REKLAMA
Witam wszystkich serdecznie!
Poszukuję już od dawna swojego pierwszego samochodu. Auto ma służyć przede wszystkim na jazdę po mieście. Nie planuję robić wielu kilometrów w ciągu roku. Przejrzałem troche forum internetowych, poczytałem różne strony i mój zakup padł na Toyotę Corollę. Ze względu na niską awaryjność tego auta.

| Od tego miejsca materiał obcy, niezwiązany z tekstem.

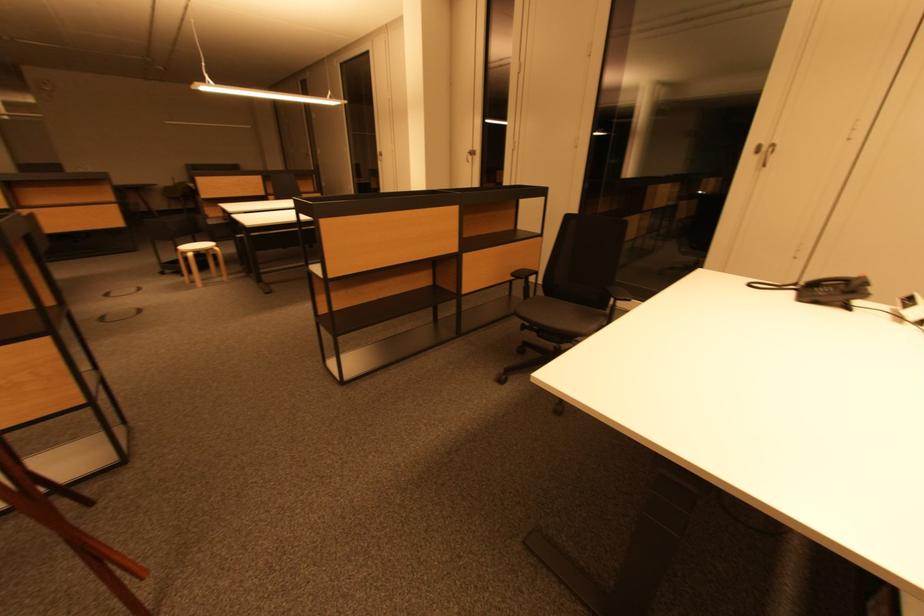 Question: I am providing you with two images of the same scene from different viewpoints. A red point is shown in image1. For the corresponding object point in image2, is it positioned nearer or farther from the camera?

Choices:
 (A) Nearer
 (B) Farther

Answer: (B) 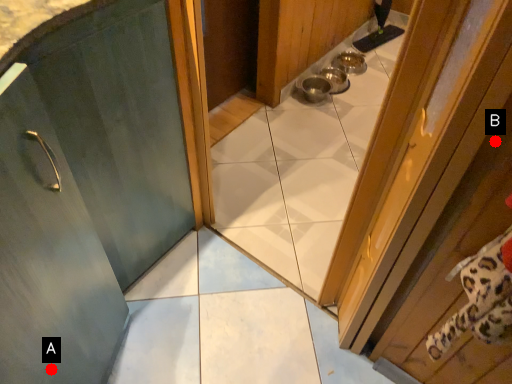 Question: Two points are circled on the image, labeled by A and B beside each circle. Which point is farther from the camera taking this photo?

Choices:
 (A) A is further
 (B) B is further

Answer: (A) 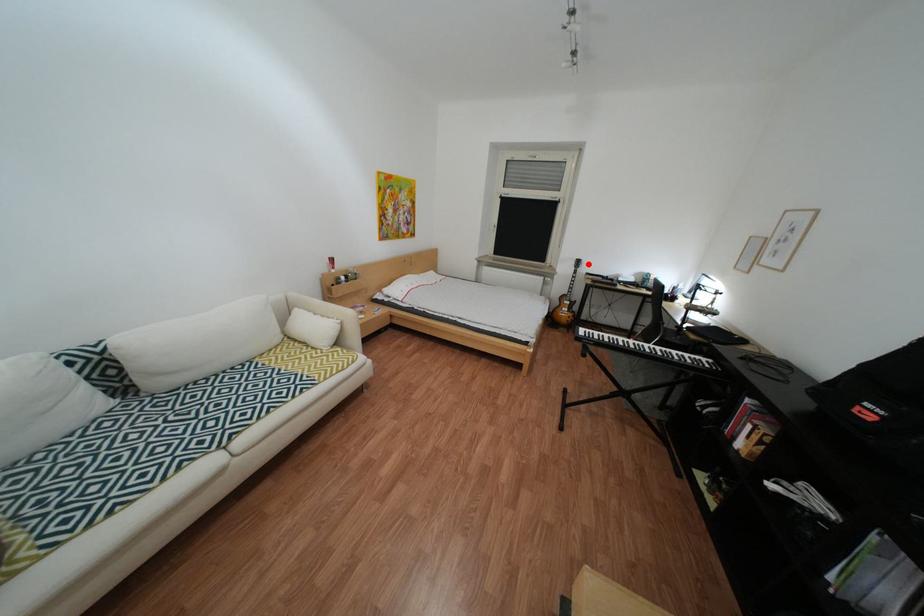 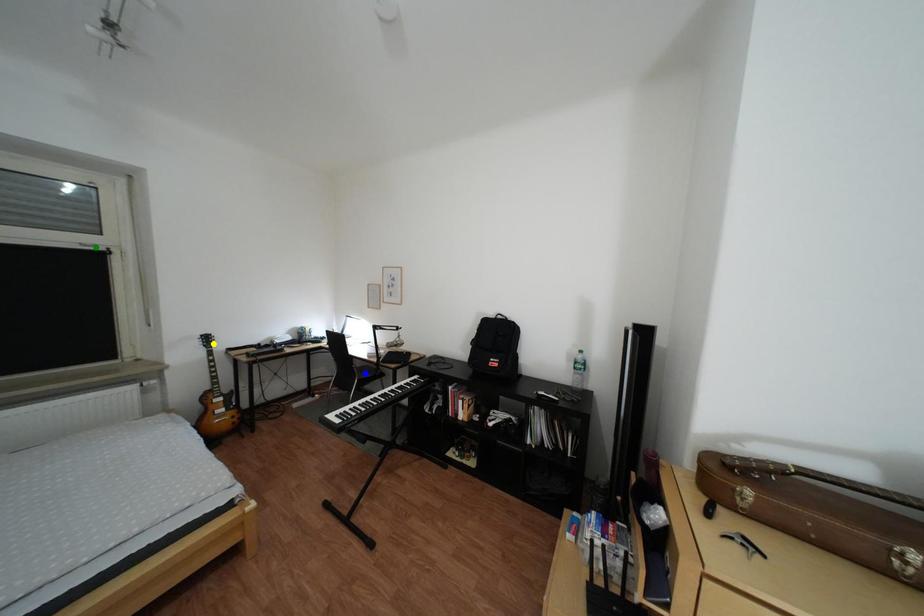 Question: I am providing you with two images of the same scene from different viewpoints. A red point is marked on the first image. You are given multiple points on the second image. Which mark in image 2 goes with the point in image 1?

Choices:
 (A) blue point
 (B) yellow point
 (C) green point

Answer: (B)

Przejrzałem wiele ofert i zastanawiam się nad tym autem:
[link do oferty na Olx wygasł]
Czy opłaca się dołożyć tego tysiąca więcej, żeby zakupić to auto?
Poprosiłem znajomego z Lublina, żeby podjechał z mechanikem obejrzeć samochód.
Jest tylko jedno miejsce malowane, ale bez szpachli. Pare rys. Mechanicznie widać, że auto bardzo dobre, no i niski przebieg.
I teraz się zastanawiam czy lepiej wyjde na tym jak kupię coś tańszego czy dołożyć trochę i kupić to auto i nie martwić się wydatkami przez najbliższy okres?
Ewentualnie jak macie "pewne" autko (toyotkę), to poproszę o oferty.